*AIM OF THE EXERCISE:*
Which lines of the entries below run from the one holding "Skip the dealership." to the one holding "powered GrantWatch Intelligence do", inclusive? Set down exactly those lines and no others.
(SOURCE INFORMATION)
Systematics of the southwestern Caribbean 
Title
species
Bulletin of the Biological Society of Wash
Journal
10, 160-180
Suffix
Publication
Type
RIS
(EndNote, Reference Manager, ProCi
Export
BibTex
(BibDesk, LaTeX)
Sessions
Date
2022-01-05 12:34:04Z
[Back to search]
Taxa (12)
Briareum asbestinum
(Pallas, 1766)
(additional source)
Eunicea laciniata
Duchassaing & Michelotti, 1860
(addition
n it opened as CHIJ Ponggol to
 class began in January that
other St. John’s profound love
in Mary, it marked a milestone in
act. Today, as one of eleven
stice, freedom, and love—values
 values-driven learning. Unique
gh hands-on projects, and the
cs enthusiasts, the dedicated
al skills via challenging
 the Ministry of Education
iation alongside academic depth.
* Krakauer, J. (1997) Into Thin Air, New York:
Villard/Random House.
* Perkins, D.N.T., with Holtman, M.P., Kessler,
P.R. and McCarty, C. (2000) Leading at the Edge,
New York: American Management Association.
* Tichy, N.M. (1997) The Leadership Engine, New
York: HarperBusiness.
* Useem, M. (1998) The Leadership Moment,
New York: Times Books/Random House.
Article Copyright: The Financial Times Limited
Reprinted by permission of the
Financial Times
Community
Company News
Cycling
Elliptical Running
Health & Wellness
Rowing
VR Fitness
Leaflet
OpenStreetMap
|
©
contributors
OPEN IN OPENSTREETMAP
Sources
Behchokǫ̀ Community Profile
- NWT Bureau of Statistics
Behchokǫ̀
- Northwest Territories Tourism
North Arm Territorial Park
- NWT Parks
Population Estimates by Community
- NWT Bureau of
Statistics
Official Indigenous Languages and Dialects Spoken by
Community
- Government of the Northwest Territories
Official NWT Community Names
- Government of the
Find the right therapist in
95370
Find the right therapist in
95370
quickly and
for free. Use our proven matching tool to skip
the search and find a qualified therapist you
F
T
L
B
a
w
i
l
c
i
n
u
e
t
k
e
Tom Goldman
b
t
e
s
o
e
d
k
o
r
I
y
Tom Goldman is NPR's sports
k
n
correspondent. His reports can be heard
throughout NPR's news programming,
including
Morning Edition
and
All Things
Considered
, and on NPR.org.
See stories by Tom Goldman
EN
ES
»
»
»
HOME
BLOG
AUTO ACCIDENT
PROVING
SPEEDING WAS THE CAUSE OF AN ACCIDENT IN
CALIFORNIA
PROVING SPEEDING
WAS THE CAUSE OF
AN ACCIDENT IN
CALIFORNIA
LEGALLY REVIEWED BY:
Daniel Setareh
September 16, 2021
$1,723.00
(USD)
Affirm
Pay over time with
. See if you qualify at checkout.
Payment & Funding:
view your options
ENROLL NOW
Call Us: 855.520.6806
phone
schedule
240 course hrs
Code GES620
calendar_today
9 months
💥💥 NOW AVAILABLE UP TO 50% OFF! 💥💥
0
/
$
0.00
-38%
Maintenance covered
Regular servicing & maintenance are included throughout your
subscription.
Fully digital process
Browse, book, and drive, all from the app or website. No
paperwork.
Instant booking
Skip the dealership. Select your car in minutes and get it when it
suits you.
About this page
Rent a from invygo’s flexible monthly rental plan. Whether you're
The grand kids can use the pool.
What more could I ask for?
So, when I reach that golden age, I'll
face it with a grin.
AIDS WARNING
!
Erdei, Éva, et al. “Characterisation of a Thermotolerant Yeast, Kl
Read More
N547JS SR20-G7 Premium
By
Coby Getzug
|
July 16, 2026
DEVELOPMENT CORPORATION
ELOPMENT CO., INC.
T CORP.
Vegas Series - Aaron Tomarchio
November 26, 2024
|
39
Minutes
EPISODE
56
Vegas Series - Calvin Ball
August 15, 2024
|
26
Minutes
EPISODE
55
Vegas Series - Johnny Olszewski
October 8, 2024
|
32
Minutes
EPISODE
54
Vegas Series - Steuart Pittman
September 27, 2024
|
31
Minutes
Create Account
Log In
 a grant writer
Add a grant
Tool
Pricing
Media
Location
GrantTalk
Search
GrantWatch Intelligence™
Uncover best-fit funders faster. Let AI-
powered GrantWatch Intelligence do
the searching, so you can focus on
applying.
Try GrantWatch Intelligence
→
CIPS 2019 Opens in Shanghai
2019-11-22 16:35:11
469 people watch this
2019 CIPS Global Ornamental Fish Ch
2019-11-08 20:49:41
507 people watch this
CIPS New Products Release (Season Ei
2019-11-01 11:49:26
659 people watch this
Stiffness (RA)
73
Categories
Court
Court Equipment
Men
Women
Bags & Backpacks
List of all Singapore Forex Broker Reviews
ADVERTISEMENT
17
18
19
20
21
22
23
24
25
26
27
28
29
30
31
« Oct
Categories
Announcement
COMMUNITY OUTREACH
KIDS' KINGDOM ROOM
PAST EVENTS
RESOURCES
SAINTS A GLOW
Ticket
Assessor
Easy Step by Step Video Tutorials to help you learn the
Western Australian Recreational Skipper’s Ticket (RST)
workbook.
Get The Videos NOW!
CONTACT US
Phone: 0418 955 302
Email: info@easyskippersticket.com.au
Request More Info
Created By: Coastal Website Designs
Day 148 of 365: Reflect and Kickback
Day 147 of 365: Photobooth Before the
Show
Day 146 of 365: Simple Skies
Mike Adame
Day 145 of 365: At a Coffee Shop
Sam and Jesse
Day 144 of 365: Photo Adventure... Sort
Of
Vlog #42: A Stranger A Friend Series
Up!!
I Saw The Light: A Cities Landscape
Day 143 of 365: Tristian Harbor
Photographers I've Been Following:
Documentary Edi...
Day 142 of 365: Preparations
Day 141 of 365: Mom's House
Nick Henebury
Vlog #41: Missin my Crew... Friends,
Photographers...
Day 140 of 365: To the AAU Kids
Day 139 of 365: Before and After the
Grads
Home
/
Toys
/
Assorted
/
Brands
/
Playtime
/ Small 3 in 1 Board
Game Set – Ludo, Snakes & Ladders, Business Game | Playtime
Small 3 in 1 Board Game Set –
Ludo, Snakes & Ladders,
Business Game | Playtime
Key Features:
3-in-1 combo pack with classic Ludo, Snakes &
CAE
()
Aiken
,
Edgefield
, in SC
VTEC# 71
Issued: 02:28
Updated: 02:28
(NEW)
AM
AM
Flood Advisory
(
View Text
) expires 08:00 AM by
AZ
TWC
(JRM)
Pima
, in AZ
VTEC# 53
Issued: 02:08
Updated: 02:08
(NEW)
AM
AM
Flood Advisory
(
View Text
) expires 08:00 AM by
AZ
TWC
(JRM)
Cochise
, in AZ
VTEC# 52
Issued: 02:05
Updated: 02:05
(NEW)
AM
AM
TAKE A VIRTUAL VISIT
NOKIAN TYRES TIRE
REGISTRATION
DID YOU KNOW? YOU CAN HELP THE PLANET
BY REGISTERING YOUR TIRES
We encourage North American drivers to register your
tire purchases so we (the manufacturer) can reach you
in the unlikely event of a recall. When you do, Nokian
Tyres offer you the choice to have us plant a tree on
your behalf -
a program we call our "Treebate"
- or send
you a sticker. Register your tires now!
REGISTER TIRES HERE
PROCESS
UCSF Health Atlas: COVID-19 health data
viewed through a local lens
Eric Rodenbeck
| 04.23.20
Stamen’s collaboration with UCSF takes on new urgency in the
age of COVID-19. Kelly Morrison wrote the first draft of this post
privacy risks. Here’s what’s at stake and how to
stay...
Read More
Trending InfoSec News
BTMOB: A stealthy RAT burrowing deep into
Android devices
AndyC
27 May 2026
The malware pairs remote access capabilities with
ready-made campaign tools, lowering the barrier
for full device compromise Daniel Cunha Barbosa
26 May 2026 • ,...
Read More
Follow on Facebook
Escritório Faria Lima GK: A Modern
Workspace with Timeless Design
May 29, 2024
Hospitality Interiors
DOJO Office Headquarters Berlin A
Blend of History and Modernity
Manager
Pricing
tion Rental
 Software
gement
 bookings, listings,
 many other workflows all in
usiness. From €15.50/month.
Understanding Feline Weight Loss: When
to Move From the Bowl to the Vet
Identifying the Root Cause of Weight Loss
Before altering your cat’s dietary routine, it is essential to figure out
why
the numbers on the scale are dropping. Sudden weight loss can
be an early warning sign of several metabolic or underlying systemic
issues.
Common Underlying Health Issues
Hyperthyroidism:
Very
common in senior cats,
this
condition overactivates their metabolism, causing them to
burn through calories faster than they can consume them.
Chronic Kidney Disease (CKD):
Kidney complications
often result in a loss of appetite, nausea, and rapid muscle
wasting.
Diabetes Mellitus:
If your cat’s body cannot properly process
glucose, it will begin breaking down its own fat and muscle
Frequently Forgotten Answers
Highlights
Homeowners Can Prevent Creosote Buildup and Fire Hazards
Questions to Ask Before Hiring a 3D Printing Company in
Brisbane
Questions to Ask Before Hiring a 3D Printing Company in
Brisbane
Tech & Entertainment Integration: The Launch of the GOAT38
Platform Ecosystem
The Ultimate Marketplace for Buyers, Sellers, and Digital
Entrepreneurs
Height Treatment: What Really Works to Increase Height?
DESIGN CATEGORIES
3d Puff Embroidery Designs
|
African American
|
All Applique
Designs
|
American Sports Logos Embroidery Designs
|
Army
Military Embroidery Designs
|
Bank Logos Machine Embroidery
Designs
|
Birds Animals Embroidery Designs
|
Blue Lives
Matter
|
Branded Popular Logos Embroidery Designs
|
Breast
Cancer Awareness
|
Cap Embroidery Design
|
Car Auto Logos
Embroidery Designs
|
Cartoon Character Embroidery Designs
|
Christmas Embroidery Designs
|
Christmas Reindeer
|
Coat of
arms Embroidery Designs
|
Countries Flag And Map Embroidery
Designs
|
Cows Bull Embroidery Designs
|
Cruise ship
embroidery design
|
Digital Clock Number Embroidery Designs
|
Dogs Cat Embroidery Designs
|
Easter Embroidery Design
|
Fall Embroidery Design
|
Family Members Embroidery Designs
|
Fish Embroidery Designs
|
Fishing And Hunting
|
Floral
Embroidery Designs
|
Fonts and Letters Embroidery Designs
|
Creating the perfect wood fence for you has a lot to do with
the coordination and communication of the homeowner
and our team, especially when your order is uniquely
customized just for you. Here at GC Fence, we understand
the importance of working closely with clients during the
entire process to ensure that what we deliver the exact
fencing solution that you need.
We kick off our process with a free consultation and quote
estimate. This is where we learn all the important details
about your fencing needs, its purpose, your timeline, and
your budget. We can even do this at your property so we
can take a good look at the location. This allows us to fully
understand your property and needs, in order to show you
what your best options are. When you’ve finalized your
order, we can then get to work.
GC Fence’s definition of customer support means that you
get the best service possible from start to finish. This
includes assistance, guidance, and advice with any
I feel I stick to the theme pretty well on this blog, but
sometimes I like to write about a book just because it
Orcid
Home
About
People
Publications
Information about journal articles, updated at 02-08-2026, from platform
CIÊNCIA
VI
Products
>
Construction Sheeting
(End SOURCE INFORMATION)
*SOLVED EXERCISE:*
Skip the dealership. Select your car in minutes and get it when it
suits you.
About this page
Rent a from invygo’s flexible monthly rental plan. Whether you're
The grand kids can use the pool.
What more could I ask for?
So, when I reach that golden age, I'll
face it with a grin.
AIDS WARNING
!
Erdei, Éva, et al. “Characterisation of a Thermotolerant Yeast, Kl
Read More
N547JS SR20-G7 Premium
By
Coby Getzug
|
July 16, 2026
DEVELOPMENT CORPORATION
ELOPMENT CO., INC.
T CORP.
Vegas Series - Aaron Tomarchio
November 26, 2024
|
39
Minutes
EPISODE
56
Vegas Series - Calvin Ball
August 15, 2024
|
26
Minutes
EPISODE
55
Vegas Series - Johnny Olszewski
October 8, 2024
|
32
Minutes
EPISODE
54
Vegas Series - Steuart Pittman
September 27, 2024
|
31
Minutes
Create Account
Log In
 a grant writer
Add a grant
Tool
Pricing
Media
Location
GrantTalk
Search
GrantWatch Intelligence™
Uncover best-fit funders faster. Let AI-
powered GrantWatch Intelligence do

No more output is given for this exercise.